La Procuraduría General de la Nación, desde el 23 de marzo, tras la declaratoria de emergencia sanitaria, la Procuraduría General de la Nación ha priorizado 1.286 casos relacionados con presuntas irregularidades en el manejo de recursos destinados a las ayudas humanitarias, para atender la emergencia derivada del covid-19, o para alzar la voz y llamar la atención sobre temas de salud, como la deuda con la red pública hospitalaria, que supera los 5,4 billones de pesos, o la necesidad de proveer equipos de bioseguridad que protejan a los hombres y mujeres que hacen frente en la primera línea a esta pandemia.

Esta situación pone en evidencia la fragilidad del sistema en sus brazos de ayuda. Hay fracturas en las cadenas que deben garantizar que las acciones que nacen en las cabeza del Estado puedan llegar a buen puerto, sin ser interferidos por mafias de poder e intereses egoistas.

Las ciencias del comportamiento, en recientes estudios sobre las causas de la corrupción, muestran que en su gran mayoría, estos tienen que ver con factores del entorno más que con la ausencia de principios morales. Esta afirmación es polémica, porque robar dinero destinado a la ayuda humanitaria no puede ser excusado de ningún modo. Es una acción mala, desde todo punto de vista. Sin embargo, lo interesante es comprender los detonantes de la acción y ahí es donde es clave comprender que las voluntades individuales, en la mayoría de los casos, quedan sometidas a dinámicas sistémicas que determinan la acción de una manera incluso inconsciente. Cuando hablamos de la ética de los servidores públicos tenemos que mirar con lupa los entornos y las prácticas que rodean este ejercicio. Como lo ha señalado el profesor Luis Jorge Garay, la corrupción en Colombia es sistémica, y por lo tanto, no se puede despachar el tema con una simple culpabilidad individual. Es necesario desmotar las dinámicas que implican la normalización de acciones deshonestas y poco transparentes.

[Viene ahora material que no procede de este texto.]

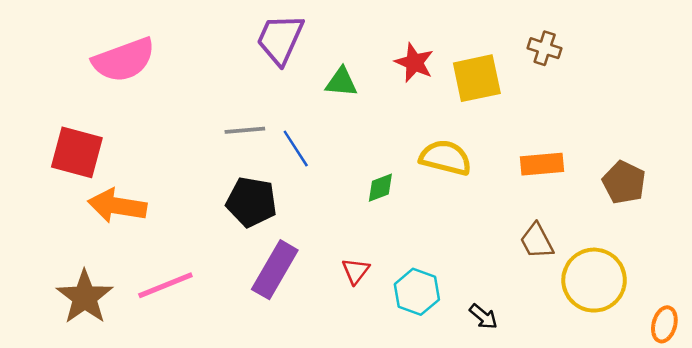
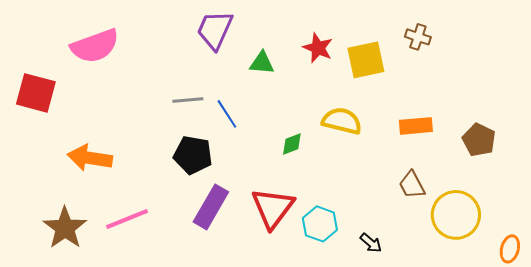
red square: (77, 152) -> (36, 93), moved
red triangle: (356, 271) -> (273, 208), size x2.0

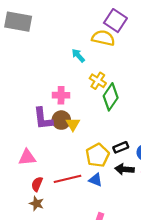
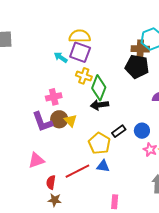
purple square: (115, 21) -> (80, 52), moved
black arrow: (124, 169) -> (99, 105), moved

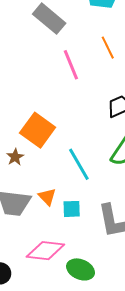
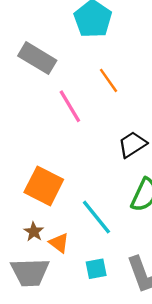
brown star: (15, 157) -> (34, 232), moved
orange triangle: (47, 197) -> (59, 243), moved

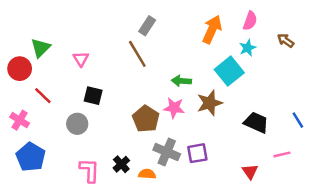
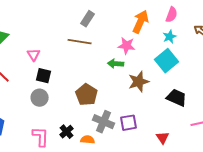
brown line: (137, 54) -> (80, 42), turned -50
pink triangle: (81, 59) -> (34, 55), moved
cyan square: (229, 71) -> (167, 61), moved
pink star: (174, 108) -> (127, 46), moved
gray circle: (77, 124) -> (40, 98), moved
red triangle: (250, 172) -> (163, 138), moved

Es una tarea ardua, que implica desarraigar prácticas de tempo atrás. Que esta fecha sea la ocasión para no desfallecer en el intento y apostarle con todo el compromiso a procesos destinados a visibilizar cada vez con mayor contundencia estos entornos podridos y generar unos éticamente seguros que permitan a los servidores públicos vivir con coherencia una vocación que está siempre presente y que debe ser respaldada y admirada por toda la ciudadanía.